2017 se termine, moins bien qu’elle n’a commencé. Les toutes dernières semaines ont été éprouvantes et source d’inquiétudes. On espérait, en début d’année, une accalmie, un apaisement sur l’ensemble des fronts, des avancées politiques, économiques, technologiques et sociales. Au final, le bilan est très mitigé. Au fond, on est plus déçu que soulagé.
La croissance sort à peine la tête de l’eau, au mieux 2,2%. Pas assez pour soulager les caisses de l’Etat, endiguer le flot des chômeurs qui menace de couper le pays en deux, stopper l’emballement de la dette et l’explosion du déficit extérieur, terrasser l’hydre de l’inflation, et adoucir les conditions de vie des pauvres et des moins pauvres.
Sans croissance – qu’elle soit inclusive ou non – point de salut. Il devient difficile, sinon impossible, de soustraire de la précarité, de la pauvreté et de la misère les exclus d’hier et d’aujourd’hui, qui se recrutent désormais jusque dans les couches périphériques de la classe moyenne. Celle-ci s’effrite et se rétrécie comme peau de chagrin. Le pays perd du coup sa principale force de développement, de régulation et d’équilibre.
La classe moyenne, autrefois symbole de réussite et fierté de notre modèle républicain, est happée et tirée vers le bas, victime qu’elle est de la panne de l’ascenseur social, de l’atonie de la croissance, de l’érosion monétaire sous l’effet décapant de l’inflation, voire de l’altération des valeurs morales qui ne sont plus ce qu’elles étaient. La classe moyenne, qui part en lambeaux est, d’une certaine manière, à l’image du dinar dont elle subit le même sort, en même temps que les effets douloureux de sa dépréciation que rien ne semble arrêter.
En 2017, les fruits n’étaient pas à la hauteur de la promesse des fleurs. Ils se sont même abîmés plus qu’on pouvait le craindre. Il s’est, en effet, créé peu de richesses. Et, ironie de l’histoire, elles étaient mal réparties, autant dire de façon très inégalitaire. Le risque n’est pas exclu qu’il n’y aurait, à l’allure à laquelle se désagrège la classe moyenne, que des riches d’un côté, et des pauvres de l’autre.

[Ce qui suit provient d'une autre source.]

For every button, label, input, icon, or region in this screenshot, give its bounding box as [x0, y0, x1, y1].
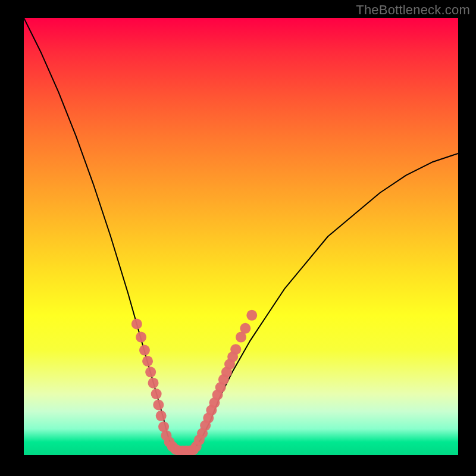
marker-point: [142, 356, 153, 367]
marker-point: [156, 411, 167, 421]
marker-point: [131, 319, 142, 330]
curve-layer: [24, 18, 458, 451]
marker-point: [139, 345, 150, 356]
marker-point: [145, 367, 156, 377]
marker-point: [148, 378, 159, 389]
marker-layer: [131, 310, 257, 455]
marker-point: [136, 332, 146, 343]
marker-point: [246, 310, 257, 321]
marker-point: [240, 323, 250, 334]
marker-point: [230, 344, 241, 355]
marker-point: [153, 399, 164, 410]
watermark-text: TheBottleneck.com: [356, 2, 470, 18]
marker-point: [151, 389, 162, 399]
chart-frame: TheBottleneck.com: [0, 0, 476, 476]
plot-area: [24, 18, 458, 455]
chart-svg: [24, 18, 458, 455]
curve-path: [24, 18, 458, 451]
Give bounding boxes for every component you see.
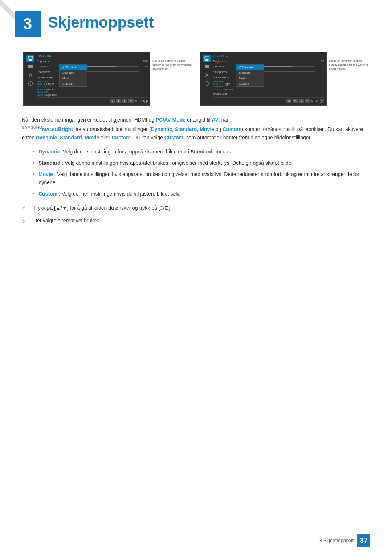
svg-text:i: i [207, 82, 207, 86]
osd-label-brightness-top: Brightness [37, 59, 60, 63]
screenshots-row: i PICTURE Brightness 100 [22, 52, 370, 106]
osd-label-contrast-top: Contrast [37, 65, 60, 68]
osd-icon-display-bottom[interactable] [203, 63, 211, 70]
bullet-dynamic-text: Velg denne innstillingen for å oppnå ska… [63, 149, 191, 155]
osd-label-sharpness-bottom: Sharpness [213, 70, 237, 74]
osd-icon-settings-bottom[interactable] [203, 71, 211, 79]
osd-label-sharpness-top: Sharpness [37, 70, 60, 74]
bullet-list: Dynamic: Velg denne innstillingen for å … [33, 148, 370, 198]
osd-row-contrast-top: Contrast 75 [37, 64, 148, 69]
bullet-dynamic-label: Dynamic: [38, 149, 61, 155]
svg-rect-5 [29, 60, 32, 61]
dd-item-dynamic-bottom[interactable]: ✓Dynamic [236, 65, 264, 70]
nav-up-top[interactable]: ▲ [122, 99, 127, 103]
diagonal-decoration [0, 0, 15, 33]
osd-section-title-bottom: PICTURE [213, 54, 324, 57]
svg-rect-16 [205, 66, 209, 67]
osd-label-gamemode-top: Game Mode [37, 76, 60, 79]
osd-nav-bottom: ◄ ▼ ▲ ↵ AUTO ⏻ [213, 97, 324, 103]
osd-label-contrast-bottom: Contrast [213, 65, 237, 68]
osd-icon-display[interactable] [26, 63, 34, 70]
highlight-movie2: Movie [85, 135, 99, 140]
osd-nav-top: ◄ ▼ ▲ ↵ AUTO ⏻ [37, 97, 148, 103]
intro-text-3: , har [219, 117, 229, 123]
nav-down-bottom[interactable]: ▼ [293, 99, 298, 103]
highlight-av: AV [212, 117, 218, 123]
osd-content-bottom: PICTURE Brightness 100 Contrast 75 [213, 54, 324, 103]
osd-screenshot-bottom: i PICTURE Brightness 100 C [200, 52, 369, 106]
osd-row-magicupscale-top: SAMSUNG MAGICUpscale [37, 91, 148, 96]
osd-row-gamemode-bottom: Game Mode [213, 75, 324, 80]
bullet-custom-label: Custom [38, 191, 57, 197]
dd-item-standard-bottom[interactable]: Standard [236, 70, 264, 75]
osd-icon-settings1[interactable] [26, 71, 34, 79]
highlight-standard2: Standard [60, 135, 82, 140]
nav-left-top[interactable]: ◄ [110, 99, 115, 103]
bullet-item-standard: Standard : Velg denne innstillingen hvis… [33, 159, 370, 167]
osd-label-imagesize-bottom: Image Size [213, 92, 237, 95]
step-5-text: Det valgte alternativet brukes. [33, 217, 101, 225]
osd-row-magicangle-top: SAMSUNG MAGICAngle [37, 86, 148, 91]
osd-row-magicbright-top: SAMSUNG MAGICBright [37, 80, 148, 85]
page-title: Skjermoppsett [48, 11, 154, 31]
intro-text-6: . Du kan velge [131, 135, 164, 140]
step-4-text: Trykk på [▲/▼] for å gå til kilden du øn… [33, 204, 172, 212]
nav-down-top[interactable]: ▼ [116, 99, 121, 103]
osd-side-note-bottom: Set to an optimum picture quality suitab… [329, 52, 369, 71]
step-5: 5 Det valgte alternativet brukes. [22, 217, 370, 226]
bullet-item-movie: Movie : Velg denne innstillingen hvis ap… [33, 170, 370, 187]
intro-paragraph: Når den eksterne inngangen er koblet til… [22, 116, 370, 142]
osd-icon-picture[interactable] [26, 55, 34, 62]
dd-item-dynamic-top[interactable]: ✓Dynamic [60, 65, 87, 70]
osd-label-gamemode-bottom: Game Mode [213, 76, 237, 79]
og: og [214, 126, 222, 132]
dd-item-movie-top[interactable]: Movie [60, 75, 87, 81]
osd-icon-info[interactable]: i [26, 80, 34, 87]
dd-item-movie-bottom[interactable]: Movie [236, 75, 264, 81]
svg-rect-17 [205, 67, 209, 68]
osd-value-contrast-top: 75 [140, 65, 148, 68]
osd-row-brightness-top: Brightness 100 [37, 58, 148, 63]
intro-text-4: fire automatiske bildeinnstillinger ( [73, 126, 151, 132]
svg-point-18 [206, 74, 208, 76]
osd-row-gamemode-top: Game Mode [37, 75, 148, 80]
nav-power-top[interactable]: ⏻ [143, 99, 148, 103]
osd-value-brightness-top: 100 [140, 59, 148, 63]
highlight-pcav: PC/AV Mode [156, 117, 185, 123]
osd-value-brightness-bottom: 100 [317, 59, 324, 63]
osd-icons-top: i [26, 54, 35, 88]
osd-menu-bottom: i PICTURE Brightness 100 C [200, 52, 327, 106]
osd-row-magicbright-bottom: SAMSUNG MAGICBright [213, 80, 324, 85]
osd-label-magicbright-top: SAMSUNG MAGICBright [37, 80, 60, 86]
svg-rect-12 [205, 56, 209, 59]
osd-content-top: PICTURE Brightness 100 Contrast [37, 54, 148, 103]
intro-text-1: Når den eksterne inngangen er koblet til… [22, 117, 156, 123]
comma4: , [82, 135, 85, 140]
dd-item-standard-top[interactable]: Standard [60, 70, 87, 75]
bullet-movie-text: : Velg denne innstillingen hvis apparate… [38, 171, 359, 185]
nav-up-bottom[interactable]: ▲ [299, 99, 304, 103]
bullet-item-custom: Custom : Velg denne innstillingen hvis d… [33, 190, 370, 198]
osd-menu-top: i PICTURE Brightness 100 [23, 52, 150, 106]
page-footer: 3 Skjermoppsett 37 [319, 534, 370, 547]
highlight-dynamic1: Dynamic [151, 126, 172, 132]
svg-rect-6 [28, 65, 33, 66]
highlight-custom2: Custom [111, 135, 130, 140]
osd-icon-info-bottom[interactable]: i [203, 80, 211, 87]
dd-item-custom-bottom[interactable]: Custom [236, 81, 264, 86]
nav-power-bottom[interactable]: ⏻ [320, 99, 324, 103]
osd-icon-picture-bottom[interactable] [203, 55, 211, 62]
svg-point-9 [30, 74, 32, 76]
dd-item-custom-top[interactable]: Custom [60, 81, 87, 86]
nav-left-bottom[interactable]: ◄ [286, 99, 291, 103]
bullet-standard-text: : Velg denne innstillingen hvis apparate… [62, 160, 293, 166]
osd-label-magicupscale-top: SAMSUNG MAGICUpscale [37, 91, 60, 97]
svg-text:i: i [30, 82, 31, 86]
osd-slider-brightness-bottom [238, 61, 315, 61]
nav-enter-top[interactable]: ↵ [128, 99, 134, 103]
nav-auto-top: AUTO [135, 100, 142, 102]
nav-enter-bottom[interactable]: ↵ [305, 99, 310, 103]
highlight-dynamic2: Dynamic [36, 135, 57, 140]
chapter-number: 3 [15, 11, 41, 37]
page-header: 3 Skjermoppsett [0, 0, 392, 44]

La fracture sociale n’a jamais été aussi grande et aussi chargée de tensions, de menaces d’explosion. Les déceptions, les frustrations se lisent aussi dans la colère de cette majorité autrefois silencieuse, mais qui ne l’est plus. Et le fait savoir. On ne tardera pas à en avoir confirmation au soir des élections municipales prévues pour le 6 mai prochain, si rien, d’ici là, ne viendra les perturber ou les renvoyer aux calendes grecques. Nos politiques semblent tout ignorer des exigences de la démocratie. S’ils ne se ravisent pas, ils découvriront à leurs dépens l’effet ravageur du vote-sanction. Le test des récentes élections législatives partielles a été, à cet égard, un grand moment de vérité. Comme quoi, la machine à perdre est déjà en marche. On ignore d’ailleurs pour qui sonnera le glas, quand tombera le couperet. Il n’est pas assuré non plus que le pays en sorte vainqueur.
Il pourrait faire les frais du vote de la colère. Le bien, en effet, n’est pas toujours l’ennemi du mal. Puissent les toutes prochaines élections municipales conforter l’unité du pays, renforcer notre socle démocratique et les nécessaires équilibres politique, économique et social. On voudrait qu’elles soient une véritable école de la démocratie pour donner de ce pays et de nous-mêmes l’image qui doit être la nôtre. Si on y parvient, on se serait donné le meilleur stimulant pour doper nos efforts et retrouver au plus vite les chemins d’un développement harmonieux. C’est de notre avenir dont il s’agit.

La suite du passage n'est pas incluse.